In June, the Williams Report into the teaching of mathematics reached the conclusion that learning about numbers and shapes should be rooted in play

In June, the Williams Report into the teaching of mathematics reached the conclusion that learning about numbers and shapes should be rooted in play

In June, the Williams Report into the teaching of mathematics reached the conclusion that learning about numbers and shapes should be rooted in play. I have no idea how much this report cost, but I do know that a quick chat with a few experienced teachers may well have saved the Department for Children, Schools and Families a few quid.

There is often a lack of fun and play in lessons that's rather disappointing: I'm not advocating classrooms like adventure playgrounds or teachers like Blue Peter presenters, but good teaching goes way beyond the miserable language of learning objectives and lesson outcomes.

There is no doubting the fact that the injection of fun into lessons is bound up with a teacher's relationship with a particular class - and it could be professional suicide to attempt activities that may not be taken seriously by pupils, especially if you are new to a particular group. But the incorporation of games, quizzes, impromptu role-plays, silly jokes and quirky stories into lessons can only improve everyone's time in the classroom.
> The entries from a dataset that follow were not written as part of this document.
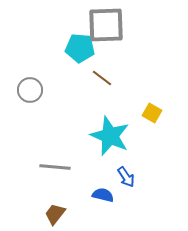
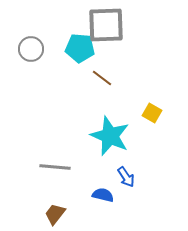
gray circle: moved 1 px right, 41 px up
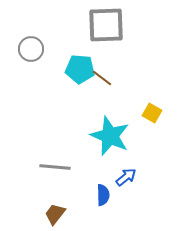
cyan pentagon: moved 21 px down
blue arrow: rotated 95 degrees counterclockwise
blue semicircle: rotated 75 degrees clockwise
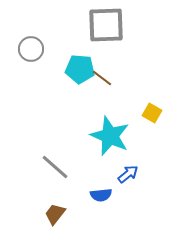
gray line: rotated 36 degrees clockwise
blue arrow: moved 2 px right, 3 px up
blue semicircle: moved 2 px left; rotated 85 degrees clockwise
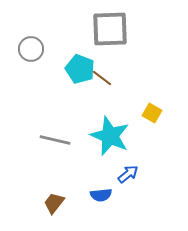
gray square: moved 4 px right, 4 px down
cyan pentagon: rotated 16 degrees clockwise
gray line: moved 27 px up; rotated 28 degrees counterclockwise
brown trapezoid: moved 1 px left, 11 px up
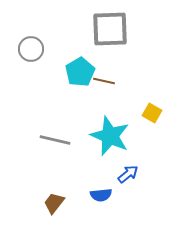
cyan pentagon: moved 3 px down; rotated 20 degrees clockwise
brown line: moved 2 px right, 3 px down; rotated 25 degrees counterclockwise
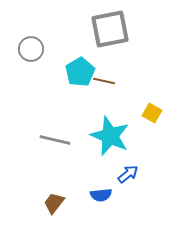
gray square: rotated 9 degrees counterclockwise
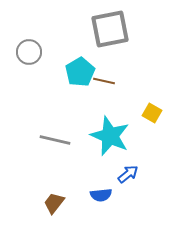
gray circle: moved 2 px left, 3 px down
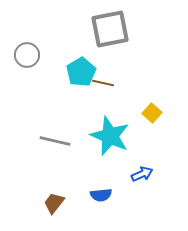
gray circle: moved 2 px left, 3 px down
cyan pentagon: moved 1 px right
brown line: moved 1 px left, 2 px down
yellow square: rotated 12 degrees clockwise
gray line: moved 1 px down
blue arrow: moved 14 px right; rotated 15 degrees clockwise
Good teachers have always stolen lines from TV presenters ("Is that your final answer?") and developed running jokes with their classes as a way of livening up the day.

Above all, the way in which teachers present material is critical. If you don't find it fun, engaging or fascinating then you'll need to learn to become a convincing actor - or be unsurprised at the slumped indifference of your class. It means being brave enough to be that bit inventive and imaginative - but your initiative will be rewarded.

Won't all this impact on results and grades? It certainly will: a class that has been engaged, even though some of the material may represent a departure from the accepted script, can undoubtedly be brought back to bread-and-butter tasks much more easily - and you can be sure that those learning objectives will have been fully met along the way.

Jon Berry is a senior lecturer at the school of education in Hertfordshire University.